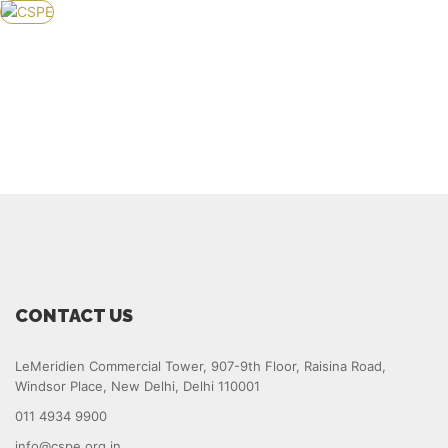
HOME
ABOUT US
KNOWLEDGE CENTER
POLICY
EVENTS
SERVICES
APPLY FOR MEMBERSHIP
GET IN TOUCH
CONTACT US
LeMeridien Commercial Tower, 907-9th Floor, Raisina Road,
Windsor Place, New Delhi, Delhi 110001
011 4934 9900
info@cspe.org.in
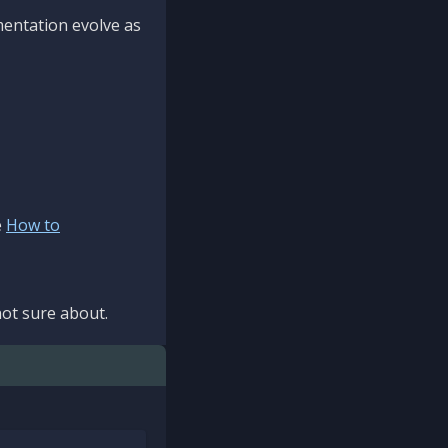
mentation evolve as
e
How to
ot sure about.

THE TASK
Leave the pictures out and reproduce all of the records exactly.

EXERCISE RESPONSE
HOME
ABOUT US
KNOWLEDGE CENTER
POLICY
EVENTS
SERVICES
APPLY FOR MEMBERSHIP
GET IN TOUCH
CONTACT US
LeMeridien Commercial Tower, 907-9th Floor, Raisina Road,
Windsor Place, New Delhi, Delhi 110001
011 4934 9900
info@cspe.org.in
mentation evolve as
e
How to
ot sure about.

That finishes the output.